■ **Exercise requirements**
Please give the lines below again exactly as they stand, from the one that contains "Mais Recentes" up to and including the one that contains "Beitrag lesen ➔", leaving all pictures out.

■ **Data extract**
====

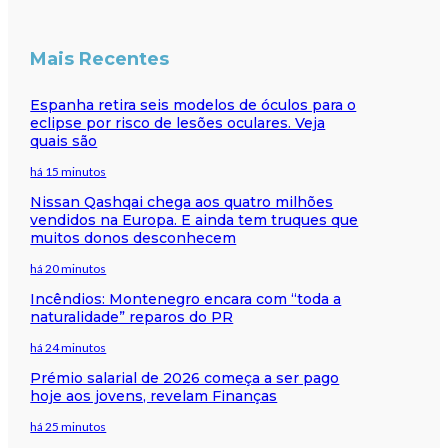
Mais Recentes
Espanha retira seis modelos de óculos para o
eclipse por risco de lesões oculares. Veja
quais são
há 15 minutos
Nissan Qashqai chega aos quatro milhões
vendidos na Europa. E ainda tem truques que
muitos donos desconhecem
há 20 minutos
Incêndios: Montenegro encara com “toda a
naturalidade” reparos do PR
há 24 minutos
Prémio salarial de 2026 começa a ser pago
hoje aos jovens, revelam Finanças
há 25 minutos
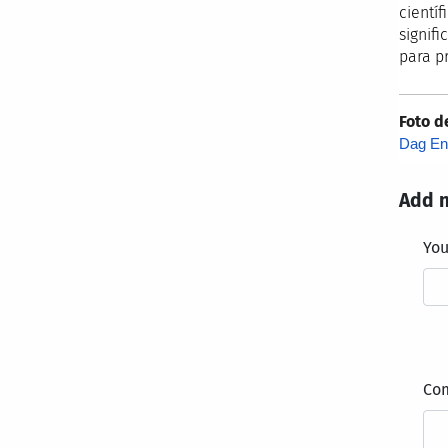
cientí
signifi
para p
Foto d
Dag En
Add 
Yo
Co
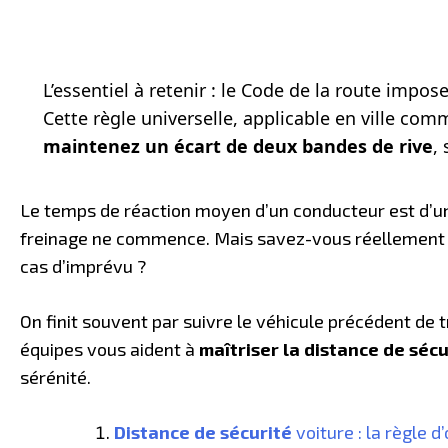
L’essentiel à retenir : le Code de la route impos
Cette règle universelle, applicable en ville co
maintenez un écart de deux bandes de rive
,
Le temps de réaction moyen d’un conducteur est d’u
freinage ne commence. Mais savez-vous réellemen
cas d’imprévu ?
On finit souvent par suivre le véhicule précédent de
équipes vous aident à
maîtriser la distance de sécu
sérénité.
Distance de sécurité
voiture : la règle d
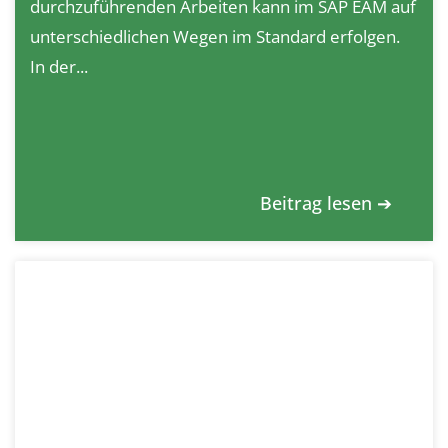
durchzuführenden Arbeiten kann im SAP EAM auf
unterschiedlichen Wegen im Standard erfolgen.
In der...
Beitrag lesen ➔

====

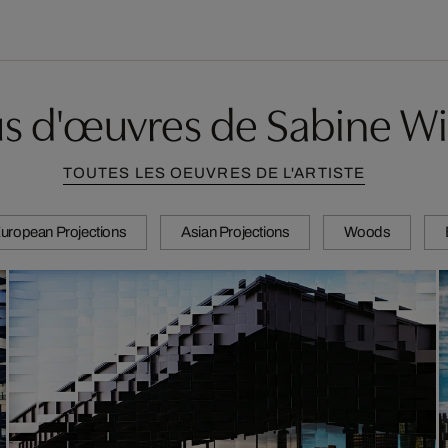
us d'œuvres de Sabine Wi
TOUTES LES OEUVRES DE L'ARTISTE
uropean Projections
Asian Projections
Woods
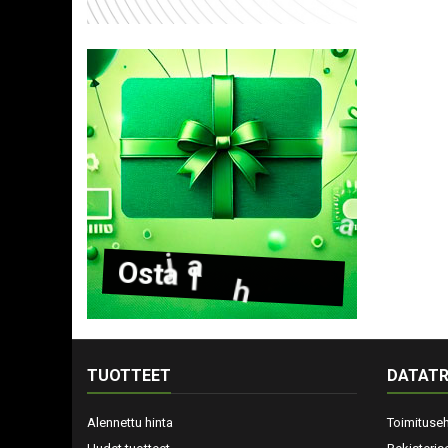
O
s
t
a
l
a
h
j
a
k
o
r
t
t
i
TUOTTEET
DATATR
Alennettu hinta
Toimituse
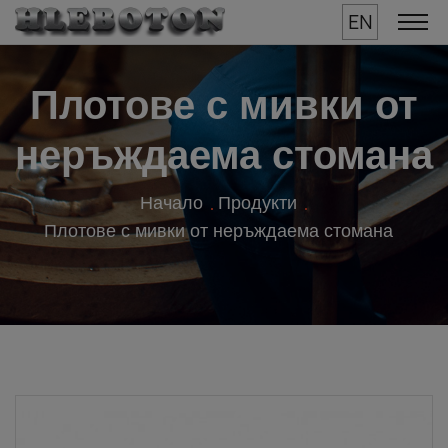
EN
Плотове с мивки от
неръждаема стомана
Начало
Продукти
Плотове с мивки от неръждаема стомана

====

■ **Written answer**
Mais Recentes
Espanha retira seis modelos de óculos para o
eclipse por risco de lesões oculares. Veja
quais são
há 15 minutos
Nissan Qashqai chega aos quatro milhões
vendidos na Europa. E ainda tem truques que
muitos donos desconhecem
há 20 minutos
Incêndios: Montenegro encara com “toda a
naturalidade” reparos do PR
há 24 minutos
Prémio salarial de 2026 começa a ser pago
hoje aos jovens, revelam Finanças
há 25 minutos
cientí
signifi
para p
Foto d
Dag En
Add 
Yo
Co
L’essentiel à retenir : le Code de la route impos
Cette règle universelle, applicable en ville co
maintenez un écart de deux bandes de rive
,
Le temps de réaction moyen d’un conducteur est d’u
freinage ne commence. Mais savez-vous réellemen
cas d’imprévu ?
On finit souvent par suivre le véhicule précédent de
équipes vous aident à
maîtriser la distance de sécu
sérénité.
Distance de sécurité
voiture : la règle d
durchzuführenden Arbeiten kann im SAP EAM auf
unterschiedlichen Wegen im Standard erfolgen.
In der...
Beitrag lesen ➔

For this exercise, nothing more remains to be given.